But Justice Minister Rob Nicholson doesn’t offer up any departmental research at all to support the Tories’ major law-and-order thrust. Nor does Nicholson rely on reports by independent experts to buttress his case for telling judges how long they must lock up criminals for a slew of offences. Instead, in response to requests from Maclean’s for any analysis or data justifying the new minimum sentences, his office produced a 1,000-word memo explaining the policy. It candidly admits that research doesn’t offer persuasive evidence that mandatory minimum penalties, called MMPs for short, reduce crime. “In our opinion,” it says, “the studies are inconclusive particularly with respect to the main debate: do MMPs deter crime?”

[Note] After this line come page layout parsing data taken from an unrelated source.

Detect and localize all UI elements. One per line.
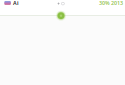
button[interactable]: App home	[3, 0, 20, 7]
staticText: 30% 2013	[99, 0, 123, 6]
button[interactable]: Progress	[56, 10, 66, 21]
staticText: Ai	[13, 0, 19, 7]
button[interactable]: More	[56, 1, 65, 6]
button[interactable]: 30% 2013	[98, 0, 124, 7]
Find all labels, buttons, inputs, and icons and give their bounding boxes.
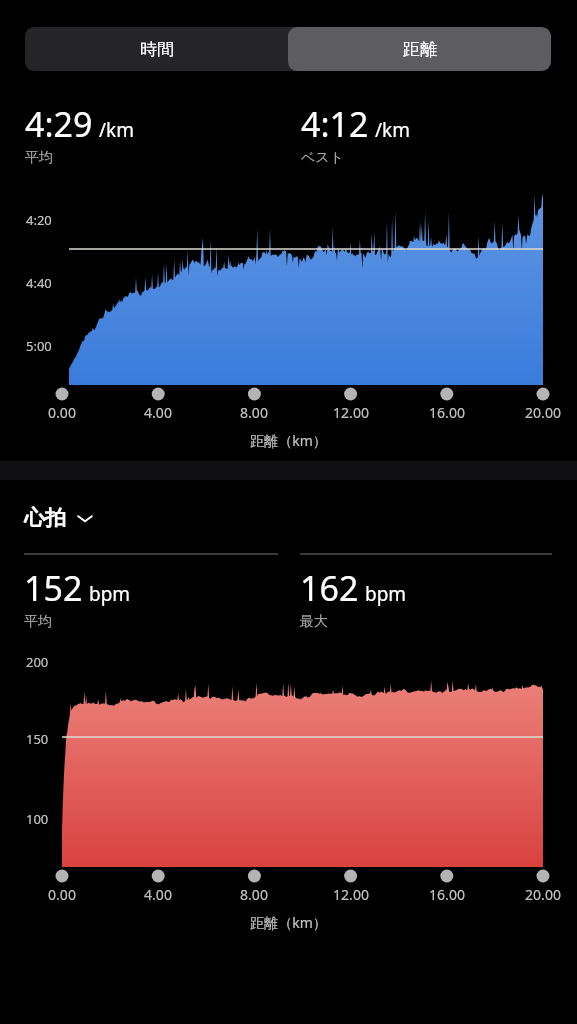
staticText: bpm [365,581,407,607]
staticText: 4.00 [124,885,192,904]
staticText: 0.00 [28,403,96,422]
staticText: 平均 [25,149,53,167]
staticText: /km [99,117,134,143]
staticText: 100 [26,810,49,828]
staticText: 4:20 [26,211,52,229]
staticText: 152 [24,565,83,611]
staticText: 16.00 [413,885,481,904]
staticText: ベスト [301,149,344,167]
staticText: 8.00 [220,403,288,422]
staticText: 16.00 [413,403,481,422]
staticText: 162 [300,565,359,611]
staticText: 4:29 [25,101,93,147]
staticText: 最大 [300,613,328,631]
staticText: 4:12 [301,101,369,147]
staticText: 20.00 [509,885,577,904]
staticText: 12.00 [317,403,385,422]
staticText: /km [375,117,410,143]
button[interactable]: 心拍 セクションを展開 [24,505,95,531]
staticText: 8.00 [220,885,288,904]
staticText: 12.00 [317,885,385,904]
staticText: 150 [26,730,49,748]
staticText: 20.00 [509,403,577,422]
staticText: bpm [89,581,131,607]
staticText: 心拍 [24,505,66,531]
staticText: 距離（km） [0,913,577,932]
staticText: 距離 [403,39,437,60]
staticText: 0.00 [28,885,96,904]
staticText: 時間 [140,39,174,60]
button[interactable]: 時間 [25,27,288,71]
staticText: 4:40 [26,274,52,292]
staticText: 4.00 [124,403,192,422]
staticText: 距離（km） [0,431,577,450]
staticText: 平均 [24,613,52,631]
button[interactable]: 距離 [288,27,551,71]
staticText: 5:00 [26,337,52,355]
staticText: 200 [26,653,49,671]
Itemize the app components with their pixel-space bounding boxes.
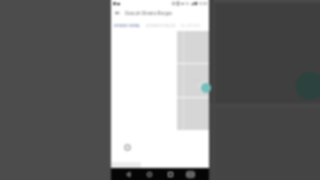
button[interactable]: Recents: [166, 170, 175, 179]
staticText: 10:08: [198, 1, 208, 6]
staticText: 5G: [185, 2, 190, 6]
button[interactable]: Add: [201, 83, 211, 93]
button[interactable]: Play: [124, 144, 131, 151]
staticText: Deocah Silveira Borges: [125, 10, 173, 16]
button[interactable]: ADMINISTRAÇÃO: [146, 23, 176, 27]
button[interactable]: Navigate up: [113, 8, 122, 17]
button[interactable]: Split screen: [186, 170, 195, 179]
button[interactable]: ESTADO GERAL: [114, 23, 141, 27]
button[interactable]: Home: [145, 170, 154, 179]
button[interactable]: Back: [124, 170, 133, 179]
button[interactable]: ALERTAS: [181, 23, 201, 27]
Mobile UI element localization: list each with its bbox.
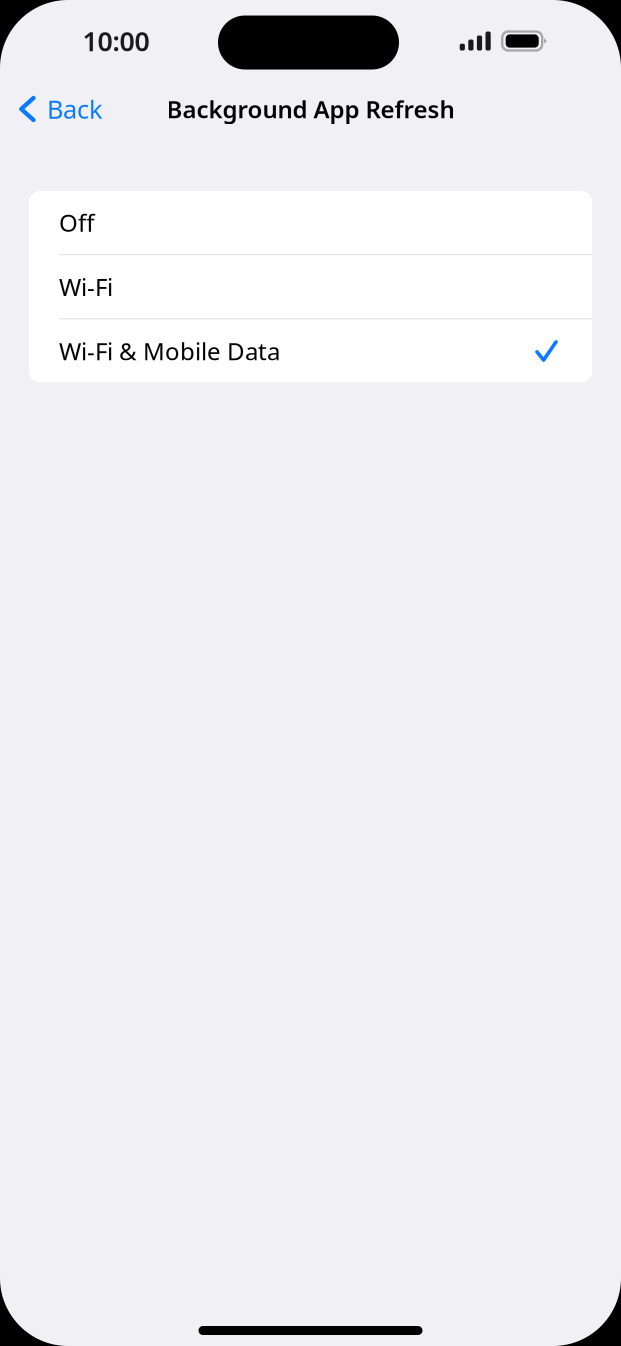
button[interactable]: Back <box>0 84 117 134</box>
staticText: 10:00 <box>82 23 150 59</box>
button[interactable]: Wi-Fi & Mobile Data <box>29 319 592 382</box>
button[interactable]: Off <box>29 191 592 254</box>
staticText: Background App Refresh <box>166 93 454 125</box>
staticText: Off <box>59 207 95 238</box>
staticText: Wi-Fi & Mobile Data <box>59 335 280 367</box>
button[interactable]: Wi-Fi <box>29 255 592 318</box>
staticText: Back <box>47 92 103 126</box>
staticText: Wi-Fi <box>59 271 113 303</box>
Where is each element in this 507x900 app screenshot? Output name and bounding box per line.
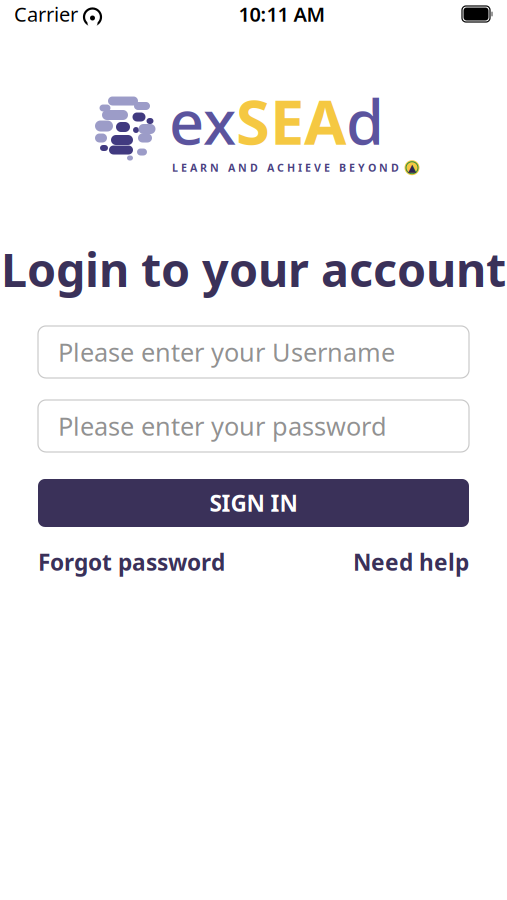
staticText: SIGN IN (210, 488, 298, 518)
staticText: L E A R N A N D A C H I E V E B E Y O N … (172, 161, 399, 175)
button[interactable]: Need help (353, 547, 469, 577)
staticText: Login to your account (1, 238, 506, 300)
staticText: SEA (236, 80, 346, 162)
staticText: Forgot password (38, 547, 225, 577)
button[interactable]: SIGN IN (38, 479, 469, 527)
staticText: Need help (353, 547, 469, 577)
button[interactable]: Please enter your password (38, 400, 469, 452)
staticText: ex (169, 80, 236, 162)
staticText: Carrier (14, 1, 78, 27)
button[interactable]: Forgot password (38, 547, 225, 577)
staticText: Please enter your password (58, 409, 387, 443)
button[interactable]: Please enter your Username (38, 326, 469, 378)
staticText: ▲ (408, 162, 416, 174)
staticText: Please enter your Username (58, 335, 395, 369)
staticText: d (346, 80, 384, 162)
staticText: 10:11 AM (238, 1, 326, 27)
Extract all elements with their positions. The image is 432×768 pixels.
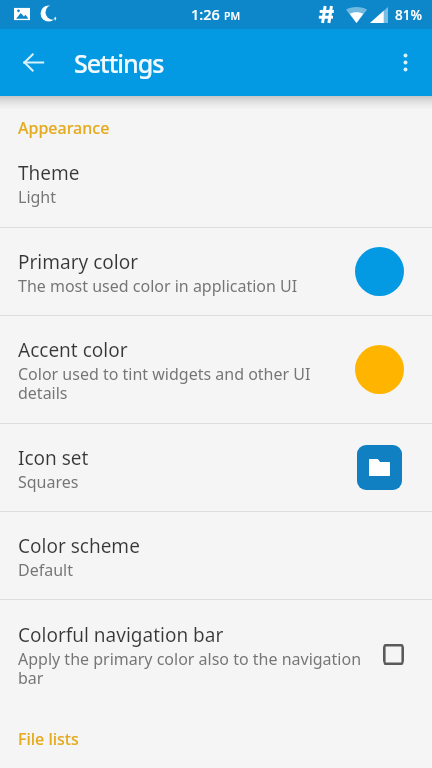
staticText: Settings bbox=[74, 46, 164, 80]
staticText: Colorful navigation bar bbox=[18, 622, 224, 648]
staticText: Color scheme bbox=[18, 533, 140, 559]
button[interactable]: Icon set preview bbox=[357, 445, 402, 490]
staticText: File lists bbox=[18, 728, 79, 750]
staticText: Squares bbox=[18, 471, 79, 493]
staticText: 81% bbox=[395, 6, 422, 24]
staticText: Primary color bbox=[18, 249, 139, 275]
button[interactable]: Theme bbox=[0, 139, 432, 227]
button[interactable]: Navigate up bbox=[11, 40, 56, 85]
button[interactable]: Primary color bbox=[0, 228, 432, 315]
staticText: Color used to tint widgets and other UI … bbox=[18, 363, 354, 403]
button[interactable]: Primary color swatch bbox=[355, 247, 404, 296]
button[interactable]: More options bbox=[383, 40, 428, 85]
button[interactable]: Color scheme bbox=[0, 512, 432, 599]
button[interactable]: Accent color bbox=[0, 316, 432, 423]
button[interactable]: Colorful navigation bar bbox=[0, 600, 432, 708]
staticText: Light bbox=[18, 186, 57, 208]
staticText: 1:26 bbox=[191, 4, 220, 24]
staticText: Icon set bbox=[18, 445, 89, 471]
staticText: Theme bbox=[18, 160, 80, 186]
button[interactable]: Colorful navigation bar checkbox bbox=[383, 637, 404, 671]
staticText: Default bbox=[18, 559, 73, 581]
staticText: PM bbox=[224, 9, 241, 23]
staticText: Appearance bbox=[18, 117, 110, 139]
button[interactable]: Accent color swatch bbox=[355, 345, 404, 394]
staticText: The most used color in application UI bbox=[18, 275, 298, 297]
staticText: Apply the primary color also to the navi… bbox=[18, 648, 374, 688]
button[interactable]: Icon set bbox=[0, 424, 432, 511]
staticText: Accent color bbox=[18, 337, 128, 363]
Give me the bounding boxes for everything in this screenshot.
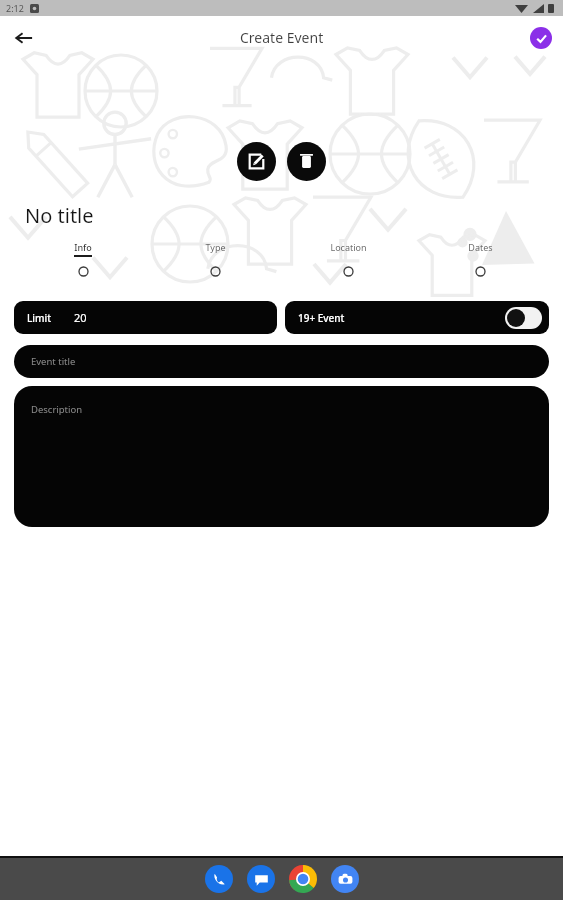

If they can’t be shown to act as a deterrent, why put MMPs at the core of the government’s high-profile anti-crime push? Nicholson offers a list of seven other reasons. Some are rarely, if ever, mentioned in the government’s relentless tough-on-crime messaging, like the goal of ensuring that criminals “spend a minimum amount of time in custody to receive the treatment and rehabilitation they need.” The memo also cites the aim of keeping criminals behind bars long enough to disrupt their gangs. But the top reasons on Nicholson’s list have to do, not with actually fighting crime, but with assuaging the anger of law-abiding citizens who believe the system coddles the bad guys.

The top item on Nicholson’s seven-point list: “ensure victims feel that justice has been rendered.” And the second: “ensure that the amount of time served is proportional to the gravity of the offence.” It’s these linked objectives that clearly stand at the centre of the government’s MMP policy. They combine into an undeniably powerful argument: if judges refuse to hand down sentences that fit the crime, then victims will feel doubly victimized and society understandably outraged, leaving the government little choice but to legislate longer prison time.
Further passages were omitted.